Internationalist from different parts of the world had been fighting alongside the ranks of YPG, together with our kurds, arabs, assirians and ezidi sisters and brothers. Few months ago, the Sirian Democratic Forces were defeating ISIS in Raqqa, taking down their black flags from where before they had their capital. But the planes that were bombing daesh in Raqqa, the planes we use to celebrate, became then our worst enemy. In Afrin we had to learn what means to face an enemy that have support of NATO forces, we had to learn how to hide from the drones that killed so many friends in those olive fields.

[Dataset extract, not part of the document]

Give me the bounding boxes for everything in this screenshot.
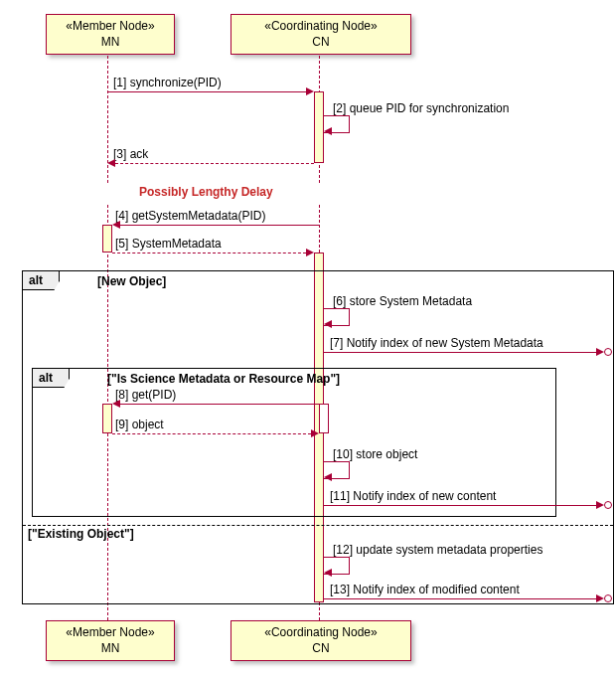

With a cup of tea in our hands, around the young trees we just planted, we talked about the friends that couldn’t drink cai anymore, about those that came with us to Afrin but did not came back. Is not a conversation I was used at that time. Not yet. Dead in Europe is something we hide. Something we fear. A thing that we are scared of, and that we try to avoid at any price. And that day, we decided that those trees were for them, to remember the friends that fought with us, that gave their life to defend this land where the trees will grow.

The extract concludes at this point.